In mid April 2017 we tested our first LiFePO4 (LFP) batteries. They are Drypower 1500mAh 18650 cells in a 4S holder, fully charged and ready to go.
The cells were purchased from a local eBay supplier, along with a charger, cell holders, and other odds and ends from various Chinese eBay sellers. Everything arrived by mid April so we began some simple drainage tests.
The initial test was to drain the batteries through a 6W LED GU5.3 12V AC light, which also works fine with DC. Back of the envelop maths shows this light would drain 500mA and so the 4S pack should last 3h. I was sceptical.
Drypower’s DataSheet for these cells claims the voltage range is 3.3V down to 2.0V. As I was about to do the first test of these cells I didn’t want to push things down to these low voltage levels so I decided to cut the test off when the cell voltage reached 2.9V, being a 4S pack voltage of 11.6V.
The first couple of tests were cut short for a variety of reasons, mostly to do with getting the test equipment set up correctly.
The next test ran to completion, 11.6V. Here’s the voltage graph.

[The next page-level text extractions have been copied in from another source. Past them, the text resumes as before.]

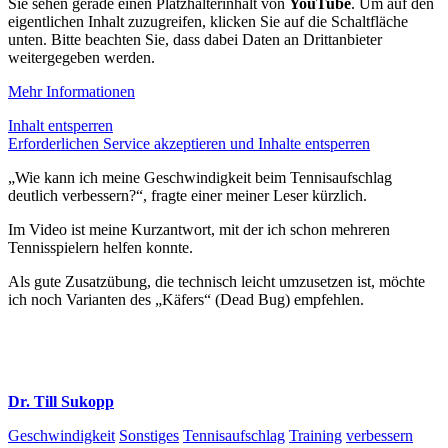
Sie sehen gerade einen Platzhalterinhalt von
YouTube
. Um auf den
eigentlichen Inhalt zuzugreifen, klicken Sie auf die Schaltfläche
unten. Bitte beachten Sie, dass dabei Daten an Drittanbieter
weitergegeben werden.
Mehr Informationen
Inhalt entsperren
Erforderlichen Service akzeptieren und Inhalte entsperren
„Wie kann ich meine Geschwindigkeit beim Tennisaufschlag
deutlich verbessern?“, fragte einer meiner Leser kürzlich.
Im Video ist meine Kurzantwort, mit der ich schon mehreren
Tennisspielern helfen konnte.
Als gute Zusatzübung, die technisch leicht umzusetzen ist, möchte
ich noch Varianten des „Käfers“ (Dead Bug) empfehlen.
Dr. Till Sukopp
Geschwindigkeit
Sonstiges
Tennisaufschlag
Training
verbessern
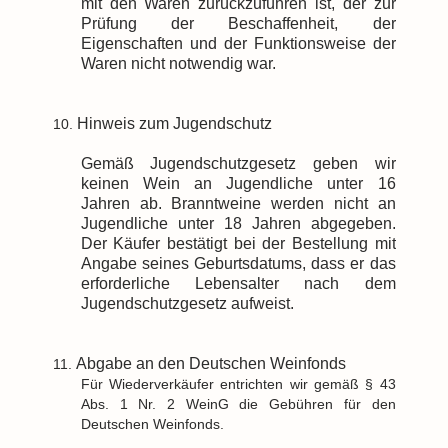
mit den Waren zurückzuführen ist, der zur
Prüfung der Beschaffenheit, der
Eigenschaften und der Funktionsweise der
Waren nicht notwendig war.
Hinweis zum Jugendschutz
10.
Gemäß Jugendschutzgesetz geben wir
keinen Wein an Jugendliche unter 16
Jahren ab. Branntweine werden nicht an
Jugendliche unter 18 Jahren abgegeben.
Der Käufer bestätigt bei der Bestellung mit
Angabe seines Geburtsdatums, dass er das
erforderliche Lebensalter nach dem
Jugendschutzgesetz aufweist.
Abgabe an den Deutschen Weinfonds
11.
Für Wiederverkäufer entrichten wir gemäß § 43
Abs. 1 Nr. 2 WeinG die Gebühren für den
Deutschen Weinfonds.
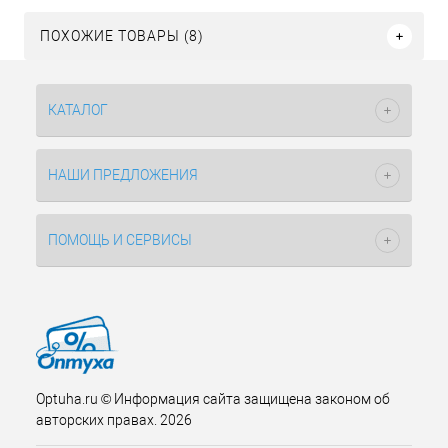
ПОХОЖИЕ ТОВАРЫ (8)
КАТАЛОГ
НАШИ ПРЕДЛОЖЕНИЯ
ПОМОЩЬ И СЕРВИСЫ
Optuha.ru © Информация сайта защищена законом об
авторских правах. 2026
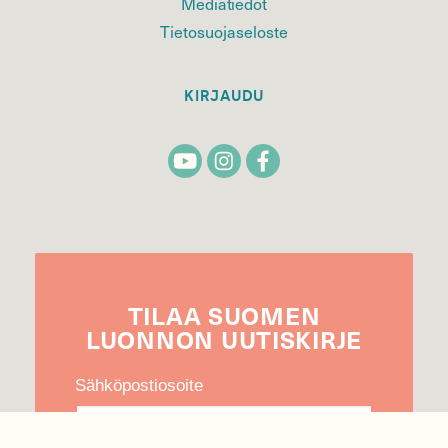
Mediatiedot
Tietosuojaseloste
KIRJAUDU
TILAA
SUOMEN
LUONNON
UUTIS­KIRJE
Sähköpostiosoite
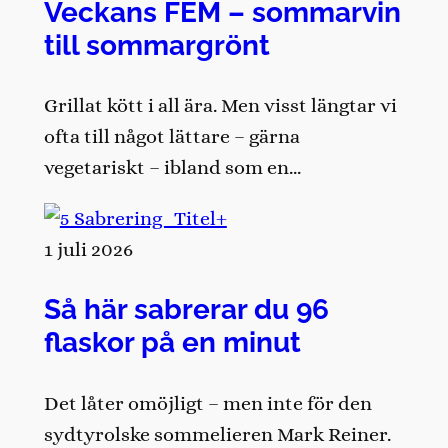
Veckans FEM – sommarvin
till sommargrönt
Grillat kött i all ära. Men visst längtar vi
ofta till något lättare – gärna
vegetariskt – ibland som en…
1 juli 2026
Så här sabrerar du 96
flaskor på en minut
Det låter omöjligt – men inte för den
sydtyrolske sommelieren Mark Reiner.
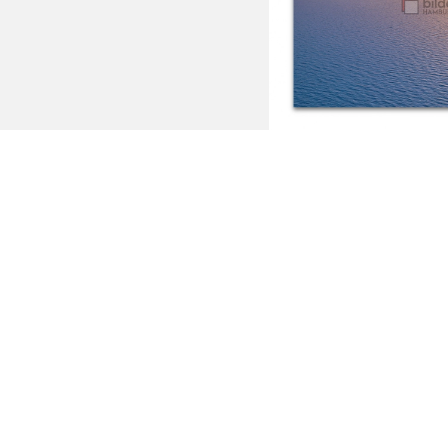
Gliding in
Ab:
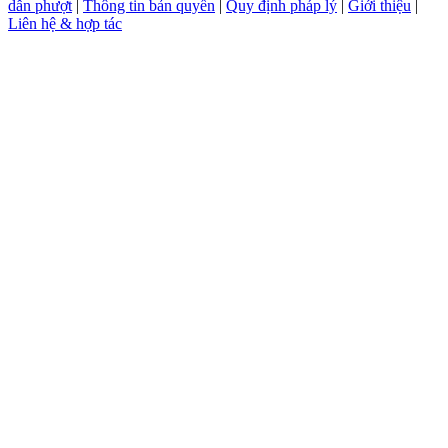
dẫn phượt
|
Thông tin bản quyền
|
Quy định pháp lý
|
Giới thiệu
|
Liên hệ & hợp tác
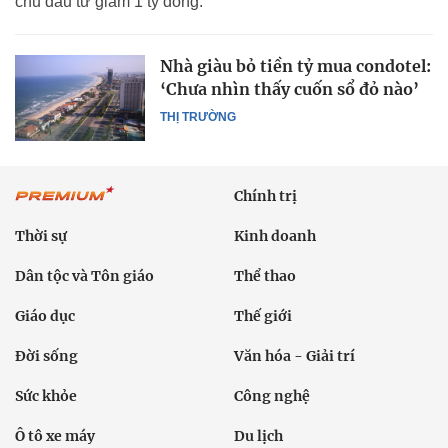
chủ đầu tư giảm 1 tỷ đồng.
Nhà giàu bỏ tiền tỷ mua condotel:
‘Chưa nhìn thấy cuốn sổ đỏ nào’
THỊ TRƯỜNG
Chính trị
Thời sự
Kinh doanh
Dân tộc và Tôn giáo
Thể thao
Giáo dục
Thế giới
Đời sống
Văn hóa - Giải trí
Sức khỏe
Công nghệ
Ô tô xe máy
Du lịch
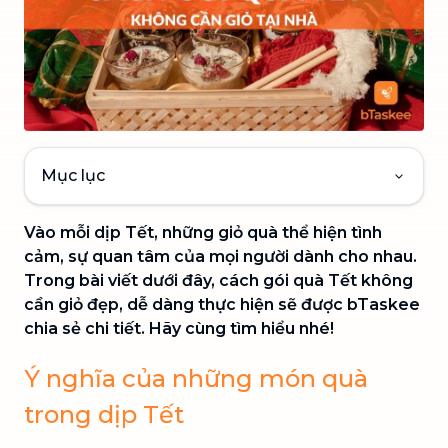
Mục lục
Vào mỗi dịp Tết, những giỏ quà thể hiện tình
cảm, sự quan tâm của mọi người dành cho nhau.
Trong bài viết dưới đây, cách gói quà Tết không
cần giỏ đẹp, dễ dàng thực hiện sẽ được bTaskee
chia sẻ chi tiết. Hãy cùng tìm hiểu nhé!
Ý nghĩa của những món quà
trong dịp Tết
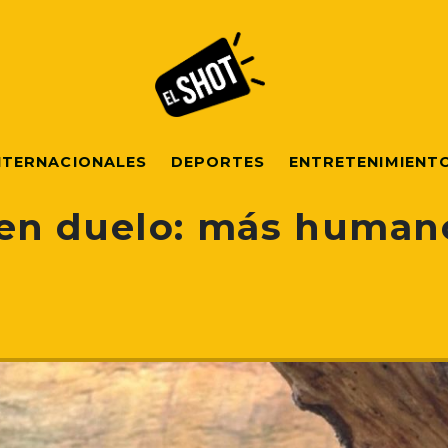
NTERNACIONALES
DEPORTES
ENTRETENIMIENT
en duelo: más humano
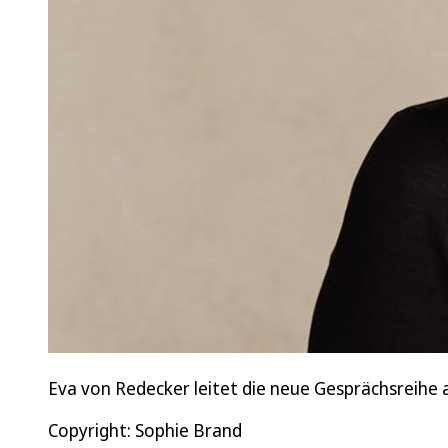
Eva von Redecker leitet die neue Gesprächsreihe 
Copyright: Sophie Brand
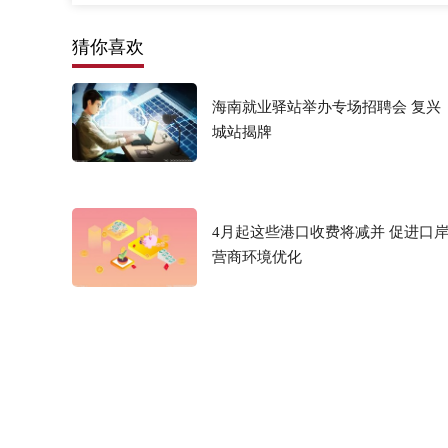
猜你喜欢
海南就业驿站举办专场招聘会 复兴
城站揭牌
4月起这些港口收费将减并 促进口
营商环境优化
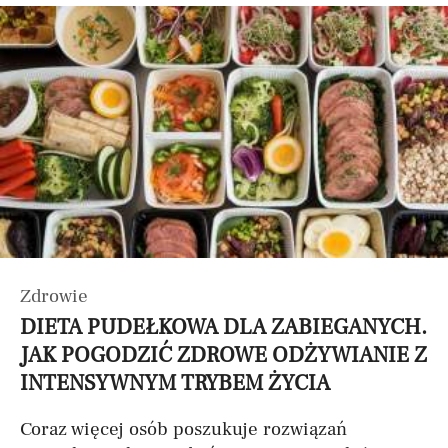
Zdrowie
DIETA PUDEŁKOWA DLA ZABIEGANYCH.
JAK POGODZIĆ ZDROWE ODŻYWIANIE Z
INTENSYWNYM TRYBEM ŻYCIA
Coraz więcej osób poszukuje rozwiązań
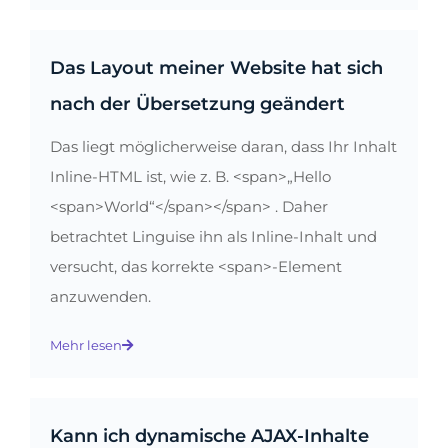
Das Layout meiner Website hat sich
nach der Übersetzung geändert
Das liegt möglicherweise daran, dass Ihr Inhalt
Inline-HTML ist, wie z. B. <span>„Hello
<span>World“</span></span> . Daher
betrachtet Linguise ihn als Inline-Inhalt und
versucht, das korrekte <span>-Element
anzuwenden.
Mehr lesen
Kann ich dynamische AJAX-Inhalte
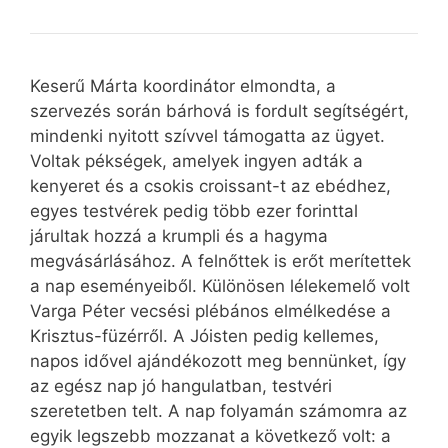
Keserű Márta koordinátor elmondta, a
szervezés során bárhová is fordult segítségért,
mindenki nyitott szívvel támogatta az ügyet.
Voltak pékségek, amelyek ingyen adták a
kenyeret és a csokis croissant-t az ebédhez,
egyes testvérek pedig több ezer forinttal
járultak hozzá a krumpli és a hagyma
megvásárlásához. A felnőttek is erőt merítettek
a nap eseményeiből. Különösen lélekemelő volt
Varga Péter vecsési plébános elmélkedése a
Krisztus-füzérről. A Jóisten pedig kellemes,
napos idővel ajándékozott meg bennünket, így
az egész nap jó hangulatban, testvéri
szeretetben telt. A nap folyamán számomra az
egyik legszebb mozzanat a következő volt: a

Taking you through this graph, first you see a short, gentle ski slope, which is the cells self discharging because they are straight out of the charger, then a sharp drop down when I attached the 6W light. Following this the cells powered the light for 3 hours, at which point I disconnected the light and the cells recovered somewhat.
What I take away from this test is that the LFP’s have a fairly linear drop in voltage for quite a long time and then display the typical sudden drop in voltage as their capacity heads towards the lower limit. Doing this same test on NiMH cells, for example, would show a steep drop at the beginning of the test, a relatively flat middle, and a sudden drop at the knee.